**Requirement**
Among the entries below, tally each line containing "Garages"; respond with the total only.

**** Supplied information ****

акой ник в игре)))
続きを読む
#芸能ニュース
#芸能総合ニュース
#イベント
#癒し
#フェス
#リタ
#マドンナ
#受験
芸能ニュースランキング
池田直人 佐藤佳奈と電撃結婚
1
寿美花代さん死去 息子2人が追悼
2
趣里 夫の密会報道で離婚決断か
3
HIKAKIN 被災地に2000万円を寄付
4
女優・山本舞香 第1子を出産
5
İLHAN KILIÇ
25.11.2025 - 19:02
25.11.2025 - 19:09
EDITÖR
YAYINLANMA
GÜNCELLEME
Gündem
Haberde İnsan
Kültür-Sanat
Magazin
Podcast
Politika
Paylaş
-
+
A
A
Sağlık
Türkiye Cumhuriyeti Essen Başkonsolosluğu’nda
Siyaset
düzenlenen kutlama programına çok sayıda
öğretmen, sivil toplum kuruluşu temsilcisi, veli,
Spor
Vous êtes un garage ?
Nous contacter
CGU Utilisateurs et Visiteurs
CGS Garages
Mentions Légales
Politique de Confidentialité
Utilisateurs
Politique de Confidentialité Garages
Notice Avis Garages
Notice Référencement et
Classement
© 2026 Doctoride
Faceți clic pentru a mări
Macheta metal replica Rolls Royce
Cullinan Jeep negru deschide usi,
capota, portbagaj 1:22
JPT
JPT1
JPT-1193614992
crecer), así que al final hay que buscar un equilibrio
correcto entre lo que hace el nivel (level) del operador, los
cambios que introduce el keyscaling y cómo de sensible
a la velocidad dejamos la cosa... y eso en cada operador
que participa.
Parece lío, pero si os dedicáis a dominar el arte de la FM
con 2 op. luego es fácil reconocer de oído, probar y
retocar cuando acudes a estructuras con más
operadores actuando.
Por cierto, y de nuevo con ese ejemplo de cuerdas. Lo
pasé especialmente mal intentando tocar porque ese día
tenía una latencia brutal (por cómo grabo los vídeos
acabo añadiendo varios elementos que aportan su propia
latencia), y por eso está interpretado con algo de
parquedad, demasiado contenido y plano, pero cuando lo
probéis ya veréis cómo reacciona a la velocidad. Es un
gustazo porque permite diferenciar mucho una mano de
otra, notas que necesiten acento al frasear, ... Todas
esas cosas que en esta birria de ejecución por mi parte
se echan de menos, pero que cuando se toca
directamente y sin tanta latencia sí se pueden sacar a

****
**** Supplied information ****

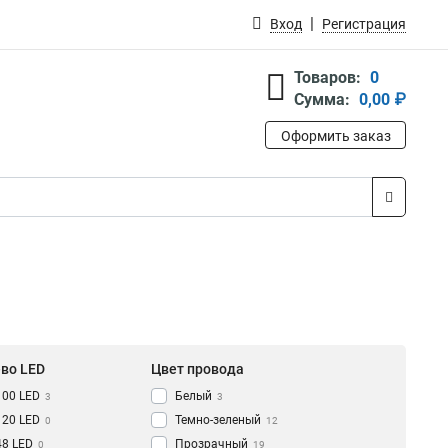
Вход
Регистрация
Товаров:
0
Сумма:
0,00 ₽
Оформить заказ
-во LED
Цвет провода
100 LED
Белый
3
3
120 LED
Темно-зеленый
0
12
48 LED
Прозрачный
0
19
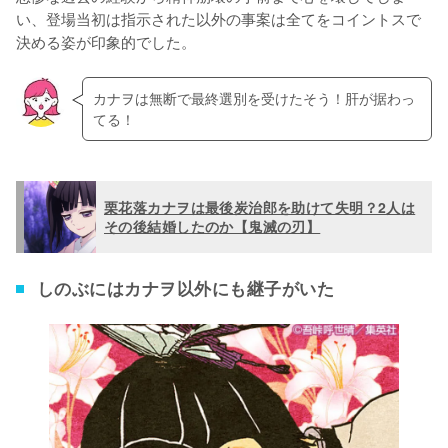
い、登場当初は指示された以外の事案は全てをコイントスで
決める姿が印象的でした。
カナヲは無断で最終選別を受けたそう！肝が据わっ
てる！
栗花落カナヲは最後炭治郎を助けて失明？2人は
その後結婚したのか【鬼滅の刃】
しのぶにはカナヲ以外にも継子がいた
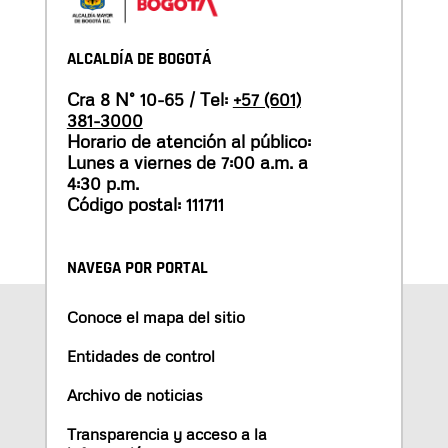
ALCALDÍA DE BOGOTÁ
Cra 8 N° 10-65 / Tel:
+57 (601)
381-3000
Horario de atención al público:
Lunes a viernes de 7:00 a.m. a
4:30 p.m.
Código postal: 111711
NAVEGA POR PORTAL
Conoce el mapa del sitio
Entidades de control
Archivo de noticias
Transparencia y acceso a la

****

**Response to the exercise**
3